_Brief:_ Transcribe every record as it stands and set the images aside.

(Beginning of Raw data)

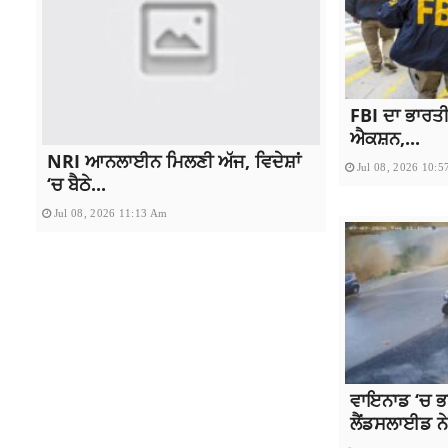
FBI ਦਾ ਭਾਰਤੀ 
ਐਕਸ਼ਨ,...
NRI ਆਨਲਾਈਨ ਮਿਲਣੀ ਅੱਜ, ਵਿਦੇਸ਼ਾਂ
Jul 08, 2026 10:
‘ਚ ਬੈਠੇ...
Jul 08, 2026 11:13 Am
ਵਾਇਨਾਡ ‘ਚ ਭਾ
ਲੈਂਡਸਲਾਈਡ ਨੇ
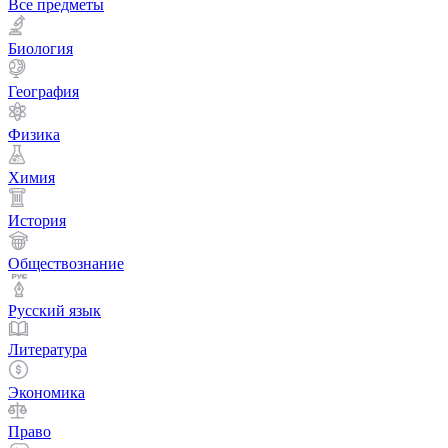
Все предметы
Биология
География
Физика
Химия
История
Обществознание
Русский язык
Литература
Экономика
Право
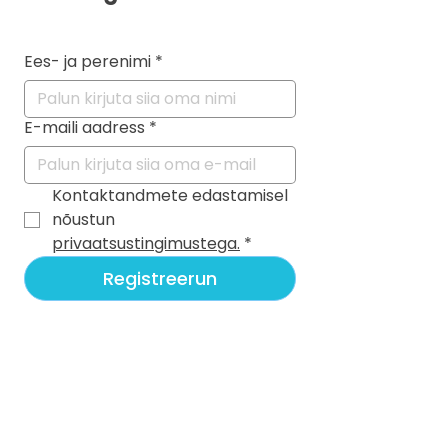
Ees- ja perenimi
*
E-maili aadress
*
Kontaktandmete edastamisel 
nõustun 
privaatsustingimustega.
*
Registreerun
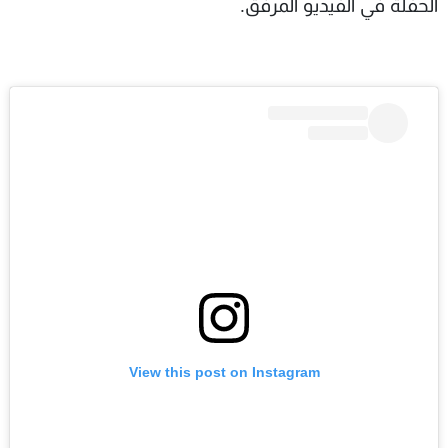
الحفلة في الفيديو المرفق.
View this post on Instagram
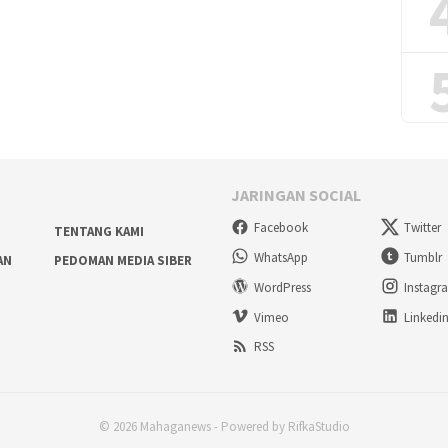
JARINGAN SOCIAL
Facebook
Twitter
TENTANG KAMI
WhatsApp
Tumblr
AN
PEDOMAN MEDIA SIBER
WordPress
Instagr
Vimeo
Linkedi
RSS
© 2026 Mahaganews - Powered by RifkaStudio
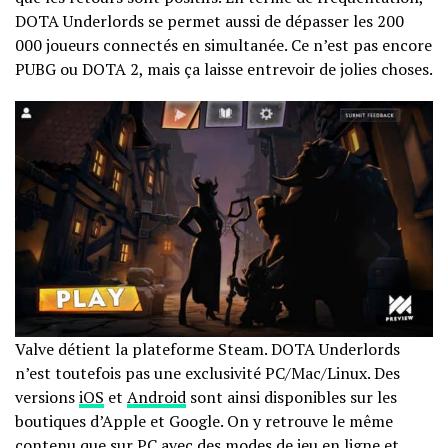
DOTA Underlords se permet aussi de dépasser les 200
000 joueurs connectés en simultanée. Ce n’est pas encore
PUBG ou DOTA 2, mais ça laisse entrevoir de jolies choses.
Valve détient la plateforme Steam. DOTA Underlords
n’est toutefois pas une exclusivité PC/Mac/Linux. Des
versions
iOS
et
Android
sont ainsi disponibles sur les
boutiques d’Apple et Google. On y retrouve le même
contenu que sur PC avec des modes de jeu en ligne et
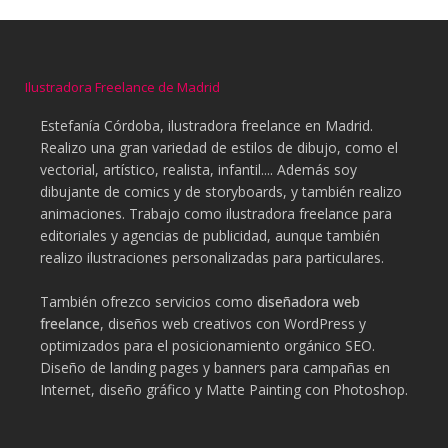
Ilustradora Freelance de Madrid
Estefanía Córdoba, ilustradora freelance en Madrid.
Realizo una gran variedad de estilos de dibujo, como el
vectorial, artístico, realista, infantil.... Además soy
dibujante de comics y de storyboards, y también realizo
animaciones. Trabajo como ilustradora freelance para
editoriales y agencias de publicidad, aunque también
realizo ilustraciones personalizadas para particulares.
También ofrezco servicios como
diseñadora web
freelance
, diseños web creativos con WordPress y
optimizados para el posicionamiento orgánico SEO.
Diseño de landing pages y banners para campañas en
Internet, diseño gráfico y Matte Painting con Photoshop.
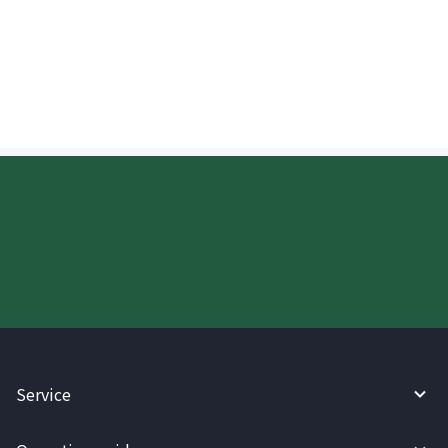
Paano dapat isulat ang Ingles na
pangalan ng tatanggap kapag
nagpapadala sa Thailand?
Try WireBarley now!
Service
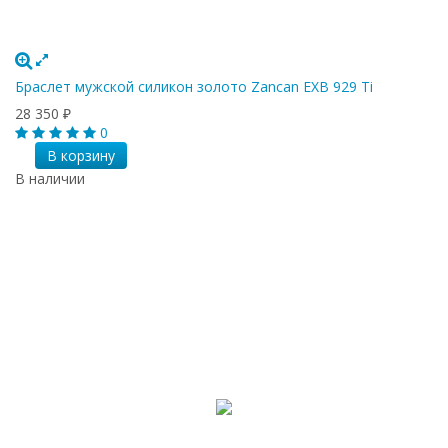
Браслет мужской силикон золото Zancan EXB 929 Ti
28 350
₽
0
В корзину
В наличии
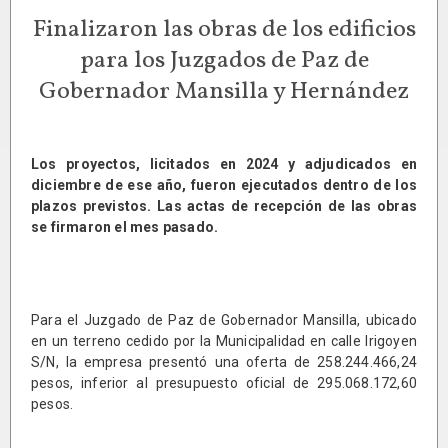
Finalizaron las obras de los edificios
para los Juzgados de Paz de
Gobernador Mansilla y Hernández
Los proyectos, licitados en 2024 y adjudicados en
diciembre de ese año, fueron ejecutados dentro de los
plazos previstos. Las actas de recepción de las obras
se firmaron el mes pasado.
Para el Juzgado de Paz de Gobernador Mansilla, ubicado
en un terreno cedido por la Municipalidad en calle Irigoyen
S/N, la empresa presentó una oferta de 258.244.466,24
pesos, inferior al presupuesto oficial de 295.068.172,60
pesos.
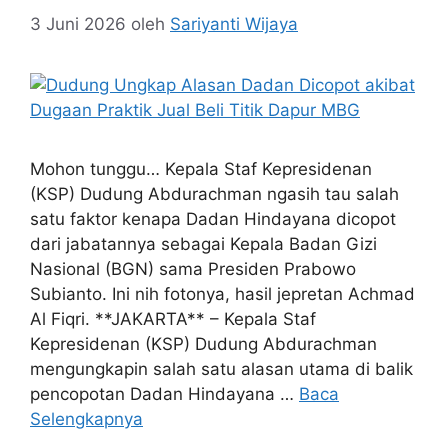
3 Juni 2026
oleh
Sariyanti Wijaya
Mohon tunggu… Kepala Staf Kepresidenan
(KSP) Dudung Abdurachman ngasih tau salah
satu faktor kenapa Dadan Hindayana dicopot
dari jabatannya sebagai Kepala Badan Gizi
Nasional (BGN) sama Presiden Prabowo
Subianto. Ini nih fotonya, hasil jepretan Achmad
Al Fiqri. **JAKARTA** – Kepala Staf
Kepresidenan (KSP) Dudung Abdurachman
mengungkapin salah satu alasan utama di balik
pencopotan Dadan Hindayana …
Baca
Selengkapnya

(End of Raw data)

_Output:_
FBI ਦਾ ਭਾਰਤੀ 
ਐਕਸ਼ਨ,...
NRI ਆਨਲਾਈਨ ਮਿਲਣੀ ਅੱਜ, ਵਿਦੇਸ਼ਾਂ
Jul 08, 2026 10:
‘ਚ ਬੈਠੇ...
Jul 08, 2026 11:13 Am
ਵਾਇਨਾਡ ‘ਚ ਭਾ
ਲੈਂਡਸਲਾਈਡ ਨੇ
Все предметы
Биология
География
Физика
Химия
История
Обществознание
Русский язык
Литература
Экономика
Право
Ees- ja perenimi
*
E-maili aadress
*
Kontaktandmete edastamisel 
nõustun 
privaatsustingimustega.
*
Registreerun
الحفلة في الفيديو المرفق.
View this post on Instagram
JARINGAN SOCIAL
Facebook
Twitter
TENTANG KAMI
WhatsApp
Tumblr
AN
PEDOMAN MEDIA SIBER
WordPress
Instagr
Vimeo
Linkedi
RSS
© 2026 Mahaganews - Powered by RifkaStudio
DOTA Underlords se permet aussi de dépasser les 200
000 joueurs connectés en simultanée. Ce n’est pas encore
PUBG ou DOTA 2, mais ça laisse entrevoir de jolies choses.
Valve détient la plateforme Steam. DOTA Underlords
n’est toutefois pas une exclusivité PC/Mac/Linux. Des
versions
iOS
et
Android
sont ainsi disponibles sur les
boutiques d’Apple et Google. On y retrouve le même
contenu que sur PC avec des modes de jeu en ligne et
Ilustradora Freelance de Madrid
Estefanía Córdoba, ilustradora freelance en Madrid.
Realizo una gran variedad de estilos de dibujo, como el
vectorial, artístico, realista, infantil.... Además soy
dibujante de comics y de storyboards, y también realizo
animaciones. Trabajo como ilustradora freelance para
editoriales y agencias de publicidad, aunque también
realizo ilustraciones personalizadas para particulares.
También ofrezco servicios como
diseñadora web
freelance
, diseños web creativos con WordPress y
optimizados para el posicionamiento orgánico SEO.
Diseño de landing pages y banners para campañas en
Internet, diseño gráfico y Matte Painting con Photoshop.
Paano dapat isulat ang Ingles na
pangalan ng tatanggap kapag
nagpapadala sa Thailand?
Try WireBarley now!
Service
Браслет мужской силикон золото Zancan EXB 929 Ti
28 350
₽
0
В корзину
В наличии
Finalizaron las obras de los edificios
para los Juzgados de Paz de
Gobernador Mansilla y Hernández
Los proyectos, licitados en 2024 y adjudicados en
diciembre de ese año, fueron ejecutados dentro de los
plazos previstos. Las actas de recepción de las obras
se firmaron el mes pasado.
Para el Juzgado de Paz de Gobernador Mansilla, ubicado
en un terreno cedido por la Municipalidad en calle Irigoyen
S/N, la empresa presentó una oferta de 258.244.466,24
pesos, inferior al presupuesto oficial de 295.068.172,60
pesos.
3 Juni 2026
oleh
Sariyanti Wijaya
Mohon tunggu… Kepala Staf Kepresidenan
(KSP) Dudung Abdurachman ngasih tau salah
satu faktor kenapa Dadan Hindayana dicopot
dari jabatannya sebagai Kepala Badan Gizi
Nasional (BGN) sama Presiden Prabowo
Subianto. Ini nih fotonya, hasil jepretan Achmad
Al Fiqri. **JAKARTA** – Kepala Staf
Kepresidenan (KSP) Dudung Abdurachman
mengungkapin salah satu alasan utama di balik
pencopotan Dadan Hindayana …
Baca
Selengkapnya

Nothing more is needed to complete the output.